→ **Work item**
What should be copied is the stretch of entries below from the line with "language, including punctuation, syntax, and" up to and including the line with "For skin: After", exactly and without images.

→ **Available records**
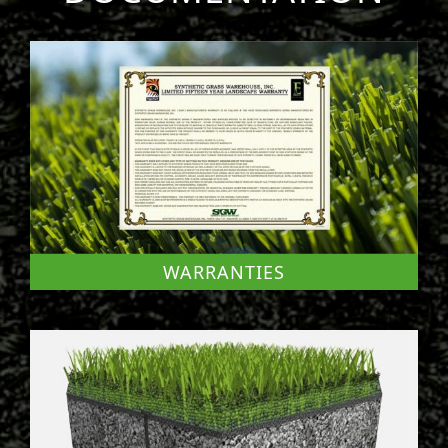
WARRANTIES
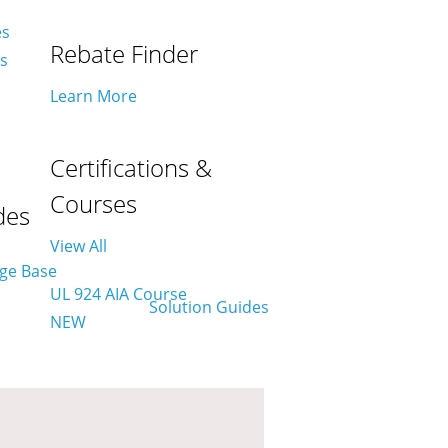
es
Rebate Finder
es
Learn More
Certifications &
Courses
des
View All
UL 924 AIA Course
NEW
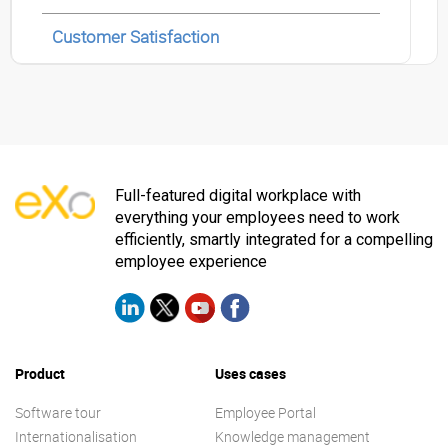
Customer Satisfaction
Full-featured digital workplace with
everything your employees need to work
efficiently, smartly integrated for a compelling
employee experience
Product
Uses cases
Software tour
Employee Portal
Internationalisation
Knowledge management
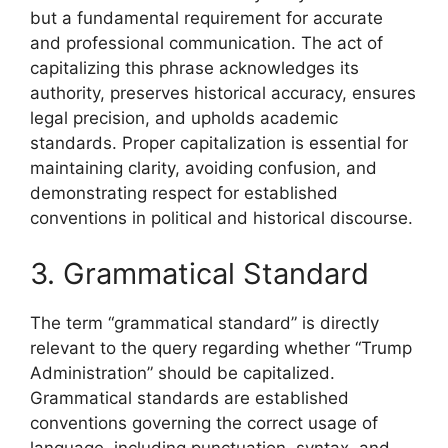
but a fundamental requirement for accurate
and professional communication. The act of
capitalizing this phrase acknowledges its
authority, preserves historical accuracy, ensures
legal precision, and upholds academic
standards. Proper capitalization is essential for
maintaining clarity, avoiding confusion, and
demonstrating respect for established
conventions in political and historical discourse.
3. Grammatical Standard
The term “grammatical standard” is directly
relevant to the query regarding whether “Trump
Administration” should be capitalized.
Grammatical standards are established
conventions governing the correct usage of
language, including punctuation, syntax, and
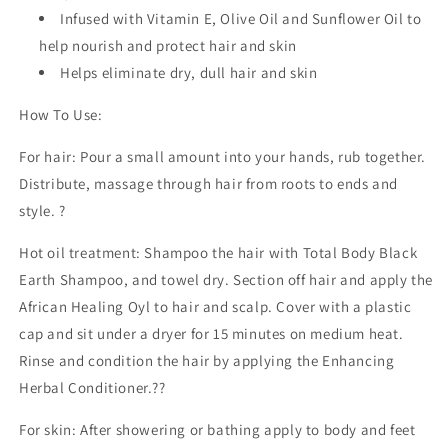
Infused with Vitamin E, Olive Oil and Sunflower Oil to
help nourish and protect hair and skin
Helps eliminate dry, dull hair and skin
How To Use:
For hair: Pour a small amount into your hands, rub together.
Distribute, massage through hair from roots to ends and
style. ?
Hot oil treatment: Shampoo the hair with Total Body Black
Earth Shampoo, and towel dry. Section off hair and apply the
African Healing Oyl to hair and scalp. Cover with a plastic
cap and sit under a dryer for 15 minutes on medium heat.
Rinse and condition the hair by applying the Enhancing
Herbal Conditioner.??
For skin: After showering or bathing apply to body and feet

==

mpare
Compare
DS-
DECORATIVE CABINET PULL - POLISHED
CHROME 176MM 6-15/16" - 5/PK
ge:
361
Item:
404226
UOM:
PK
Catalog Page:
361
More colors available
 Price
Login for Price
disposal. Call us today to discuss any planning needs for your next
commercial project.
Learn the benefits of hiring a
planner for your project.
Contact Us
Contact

→ **Answer space**
language, including punctuation, syntax, and
Infused with Vitamin E, Olive Oil and Sunflower Oil to
help nourish and protect hair and skin
Helps eliminate dry, dull hair and skin
How To Use:
For hair: Pour a small amount into your hands, rub together.
Distribute, massage through hair from roots to ends and
style. ?
Hot oil treatment: Shampoo the hair with Total Body Black
Earth Shampoo, and towel dry. Section off hair and apply the
African Healing Oyl to hair and scalp. Cover with a plastic
cap and sit under a dryer for 15 minutes on medium heat.
Rinse and condition the hair by applying the Enhancing
Herbal Conditioner.??
For skin: After showering or bathing apply to body and feet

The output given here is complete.